START Input data

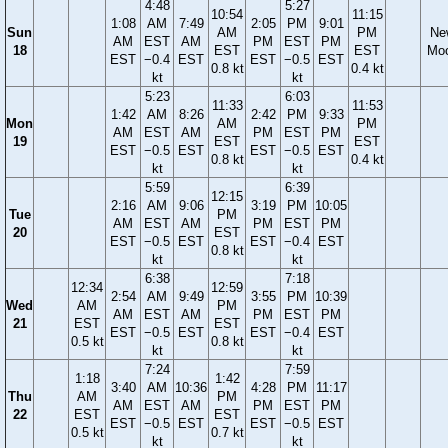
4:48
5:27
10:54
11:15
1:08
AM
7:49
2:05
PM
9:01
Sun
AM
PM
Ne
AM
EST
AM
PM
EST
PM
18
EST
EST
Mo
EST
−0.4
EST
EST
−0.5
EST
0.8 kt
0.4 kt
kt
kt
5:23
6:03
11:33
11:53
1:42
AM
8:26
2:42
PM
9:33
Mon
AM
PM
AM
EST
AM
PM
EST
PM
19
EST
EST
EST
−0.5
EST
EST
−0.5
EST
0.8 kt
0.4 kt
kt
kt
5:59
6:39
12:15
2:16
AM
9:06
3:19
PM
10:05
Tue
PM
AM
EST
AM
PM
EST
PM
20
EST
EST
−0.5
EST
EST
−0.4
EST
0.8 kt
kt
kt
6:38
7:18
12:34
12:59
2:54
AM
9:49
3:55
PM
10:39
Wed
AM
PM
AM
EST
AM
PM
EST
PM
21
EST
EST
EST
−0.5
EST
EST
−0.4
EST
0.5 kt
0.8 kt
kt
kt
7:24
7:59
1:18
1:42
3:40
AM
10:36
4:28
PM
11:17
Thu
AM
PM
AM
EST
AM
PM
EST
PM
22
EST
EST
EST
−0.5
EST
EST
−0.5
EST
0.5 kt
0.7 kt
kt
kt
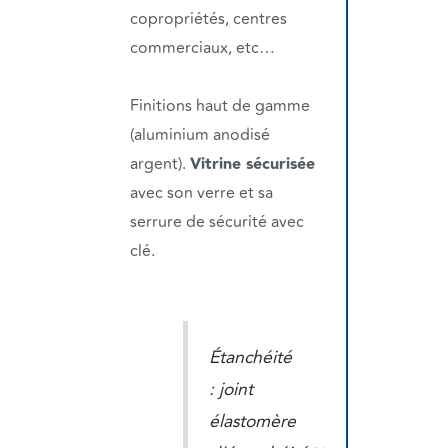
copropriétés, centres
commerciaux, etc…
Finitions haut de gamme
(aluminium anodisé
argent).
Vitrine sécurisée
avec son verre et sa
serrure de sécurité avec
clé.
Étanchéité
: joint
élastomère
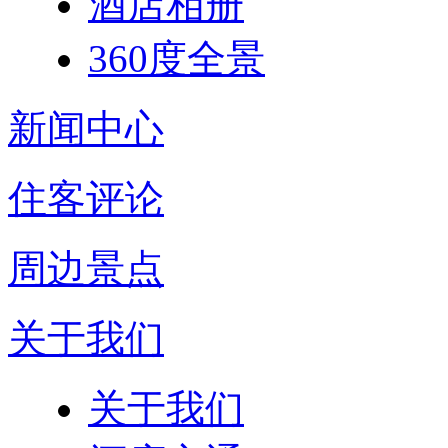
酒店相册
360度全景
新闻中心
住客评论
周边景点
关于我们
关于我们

END Input data
START Input data

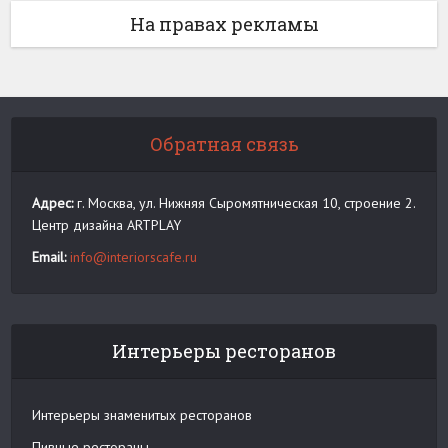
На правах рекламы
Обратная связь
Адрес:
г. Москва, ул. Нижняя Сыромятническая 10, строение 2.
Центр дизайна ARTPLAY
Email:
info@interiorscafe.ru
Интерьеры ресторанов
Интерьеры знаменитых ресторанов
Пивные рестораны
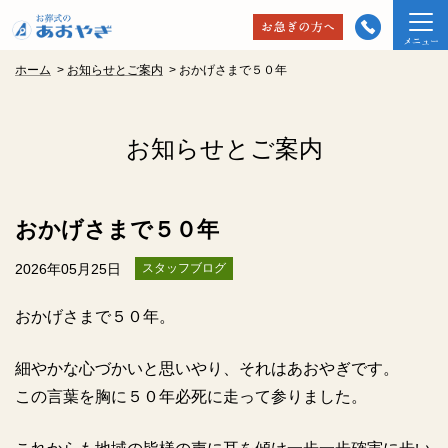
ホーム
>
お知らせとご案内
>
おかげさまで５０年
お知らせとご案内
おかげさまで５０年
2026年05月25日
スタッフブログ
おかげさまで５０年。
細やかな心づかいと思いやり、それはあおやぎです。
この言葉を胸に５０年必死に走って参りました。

END Input data

Please find, in the entries above, every line where "Интерьеры" occurs, and copy it.

Интерьеры ресторанов
Интерьеры знаменитых ресторанов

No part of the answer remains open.